1. Apparatus comprising: a housing having an inlet, an outlet and defining a channel for a fluid from the inlet to the outlet; a bulb having a hollow interior with the bulb located in the channel and having a closed end defining an upstream end of the bulb in the channel and an open end defining a downstream end of the bulb, the bulb being disposed in the channel to constrict the flow of a fluid in the channel; at least a first opening through the housing; and the bulb being mounted from the housing by at least a first wing conduit, said at least first wing conduit being connected between said first opening and hollow interior of the bulb.

2. Apparatus as claimed in claim 1, further comprising: a second wing opening in the housing; and a second wing conduit connecting the bulb to the housing, the second wing conduit being hollow and providing fluid communication between the hollow interior of the bulb and outside of the housing through the second opening.

3. Apparatus as claimed in claim 2, further comprising: the bulb being located in the channel to position its open end to discharge into the outlet and to not occupy a substantial portion of the channel upstream from the bulb.

4. An exhaust system for a motor vehicle engine comprising: a treatment system for a vehicle exhaust stream including a plurality of housings disposed along an exhaust pipe, the exhaust pipe and housings defining a conduit; and a ventilation path for drawing ambient air into the vehicle exhaust stream at a point of discharge from at least a first housing to cool the vehicle exhaust, the ventilation path including a bulb mounted within said at least first housing to constrict the conduit within the housing, the bulb having a hollow interior, mounts between the bulb and the housing to fix the position of the bulb, channels through the mounts fluidically connecting the hollow interior to outside of the housing, the bulb having an open downstream end to allow fluid communication between the hollow interior and the conduit.

5. An exhaust system for a motor vehicle in accordance with claim 4, further comprising: the open downstream end of the bulb being located to discharge into the exhaust pipe.

6. An exhaust system for a motor vehicle in accordance with claim 5, the bulb being generally rounded and enclosed at an upstream end.

7. An exhaust system for a motor vehicle in accordance with claim 6, the housing containing a diesel particulate filter subject to high temperature regeneration.

8. An exhaust system for a motor vehicle in accordance with claim 7, the bulb and interior of the housing defining a venturi for promoting mixing of an exhaust stream with outside air drawn through the bulb downstream from the venturi.

9. A motor vehicle comprises an exhaust system having at least a first housing for a pollution control element, a nozzle in the housing and a conduit defining a ventilation path into the housing through which outside air is drawn into the exhaust system for mixing with an exhaust flow, the conduit having an orifice discharge from the ventilation path into the exhaust system after the nozzle.

10. A motor vehicle in accordance with claim 9, wherein the nozzle is formed in ring arcs between the housing and the conduit.

Description:

BACKGROUND OF THE INVENTION

1. Technical Field

The present invention relates generally to exhaust systems and more particularly to the reduction of exhaust gas temperature without affecting operation of pollution control elements of the exhaust system.

2. Description of the Problem

Elevated exhaust gas temperatures from the tail pipes of diesel engine equipped motor vehicles have become a greater problem with the introduction of diesel particulate trap/filters (DPF) and the need to regenerate these filters.
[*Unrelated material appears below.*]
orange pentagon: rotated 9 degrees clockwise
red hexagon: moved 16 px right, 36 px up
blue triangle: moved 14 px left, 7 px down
Diesel particulate filters remove unburned and partially burned hydrocarbons from the exhaust streams produced by diesel engines. A DPF may be periodically regenerated by raising the temperature in the filter sufficiently to accelerate the oxidation of or ignite the particulate matter trapped in the filter. This process, once initiated, further increases the temperature of the exhaust stream downstream from the filter. The increase in the temperature of the exhaust may singe passers by, particularly where the exhaust is discharged near ground level and increase stress on exhaust pipes.
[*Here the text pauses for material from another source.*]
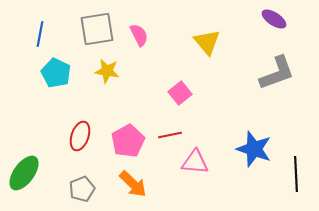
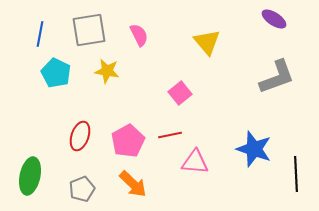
gray square: moved 8 px left, 1 px down
gray L-shape: moved 4 px down
green ellipse: moved 6 px right, 3 px down; rotated 24 degrees counterclockwise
Exhaust system cooling using drawn cooling air is known from U.S. Pat. No. 4,265,332 among other references. In the '332 patent a short extension of exhaust pipe from a muffler is constricted using a venturi. A sleeve (cylindrical heat shield) with an open upstream end is positioned around a portion of an exhaust pipe including the muffler. The sleeve extends past the venturi to become, in effect, an extension of the exhaust pipe. The venturi accelerates the exhaust which in turn draws cooling air through the sleeve and around the exhaust pipe and muffler to a point downstream of the venturi nozzle, where it mixes with the exhaust stream. This cools exhaust system, particularly the muffler, and the air is mixed with the exhaust before final discharge to atmosphere further cooling the exhaust.
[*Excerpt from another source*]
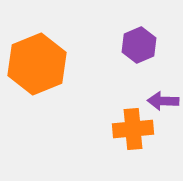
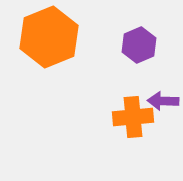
orange hexagon: moved 12 px right, 27 px up
orange cross: moved 12 px up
U.S. Pat. No. 2,293,632 teaches a cylindrical casing secured around an exhaust pipe. The casing is essentially a elongated tube closed at one end, with a draw tube passing through the closed end. The tube is connected to the exhaust pipe allowing exhaust gas to enter the tube around the draw tube which passes from end to end of the tube. A mixing area is provided at the end of the tube opposite the closed end and mixed exhaust/outside air pass from the tube through the tube end opposite the closed end. No particular relationship between the casing and and components in the exhaust system, such as a muffler, is discussed. Given the reference was filed in the early 1940's it is not believed that consequences for pollution control features of the exhaust system were considered.

U.S. Pat. No. 3,186,511 teaches an air jet exhaust muffler in which air inlets introduce outside air to an exhaust stack both at the forward end of the muffler and into the exhaust pipe following the muffler.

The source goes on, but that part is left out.